In der Nacht des 6. Juli verlor eine Autofahrerin im Gemeindegebiet von Fraham die Kontrolle über ihr Fahrzeug und überschlug sich im Straßengraben. Bei dem Unfall auf der B134 Wallerner Straße wurden die 48-jährige Lenkerin und ihr zwölfjähriger Sohn verletzt und mit unbestimmten Verletzungsgraden ins Klinikum Wels eingeliefert.
Unfallhergang und Befunde
Die Frau war gegen kurz vor 22 Uhr in Richtung Breitenaich unterwegs, als sie im Ortschaftsbereich Aumühle in einer Linkskurve nach rechts von der Fahrbahn abkam. Das Fahrzeug überschlug sich daraufhin im Straßengraben. An dem Wagen entstand ein Totalschaden.
„Mit 1,24 Promille am Steuer verlor eine Lenkerin am Abend des 6. Juli in Fraham die Kontrolle über ihr Auto.“
Nach Polizeiangaben ergab ein im Klinikum durchgeführter Alkotest einen Wert von 1,24 Promille. Den Führerschein der Frau beschlagnahmten die Beamten vorläufig.
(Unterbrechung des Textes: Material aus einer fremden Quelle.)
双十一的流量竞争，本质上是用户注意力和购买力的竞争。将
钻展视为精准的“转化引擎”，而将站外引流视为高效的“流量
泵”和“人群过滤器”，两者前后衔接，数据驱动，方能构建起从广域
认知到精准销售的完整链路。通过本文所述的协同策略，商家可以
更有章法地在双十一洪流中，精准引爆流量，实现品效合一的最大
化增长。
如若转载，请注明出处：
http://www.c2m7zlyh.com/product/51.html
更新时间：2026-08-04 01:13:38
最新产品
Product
Die alarmierten Feuerwehren stellten das Elektrofahrzeug wieder auf die Räder, sicherten es und reinigten die Fahrbahn. Die B134 war im Bereich der Unfallstelle rund eineinhalb Stunden gesperrt.
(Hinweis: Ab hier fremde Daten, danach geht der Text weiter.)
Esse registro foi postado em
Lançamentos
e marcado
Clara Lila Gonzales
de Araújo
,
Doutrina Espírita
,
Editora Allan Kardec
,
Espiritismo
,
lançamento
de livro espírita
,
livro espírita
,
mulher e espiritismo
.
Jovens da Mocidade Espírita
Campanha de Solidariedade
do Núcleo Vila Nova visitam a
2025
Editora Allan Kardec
Konkrete Folgen für Betroffene und Verkehr
Für die betroffene Familie bedeutet der Vorfall neben körperlichen Verletzungen auch medizinische Versorgung und mögliche rechtliche Konsequenzen durch den Alkoholbefund und den Führerscheinentzug. Für Pendler und Anrainer sorgte die zeitweise Sperre der B134 für Verzögerungen am Abend.
- Ort: Aumühle, Fraham
- Datum/Zeit: 6. Juli, kurz vor 22 Uhr
- Alkoholwert: 1,24 Promille
- Folge: Fahrzeug Totalschaden, Mutter und Sohn ins Klinikum Wels
Solche Unfälle unterstreichen die Gefahren von Alkohol am Steuer, gerade wenn Kinder mit an Bord sind. Neben straf- und verwaltungsrechtlichen Maßnahmen drohen bei derartigen Befunden auch zivilrechtliche Folgen, etwa gegenüber der Versicherung, wenn grob fahrlässiges Verhalten festgestellt wird.
| Fakt | Angabe |
|---|---|
| Fahrzeug | Elektroauto (Totalschaden) |
| Verletzte | Frau (48) und Sohn (12), unbestimmte Verletzungsgrade |
| Sperrdauer B134 | Rund 1,5 Stunden |
Die Polizei nahm Ermittlungen zum genauen Unfallhergang auf. Hinweise zum Unfall oder Zeugenaufrufe lagen in den verfügbaren Berichten nicht; Rückfragen zu laufenden Ermittlungen sind an die zuständige Polizeiinspektion zu richten.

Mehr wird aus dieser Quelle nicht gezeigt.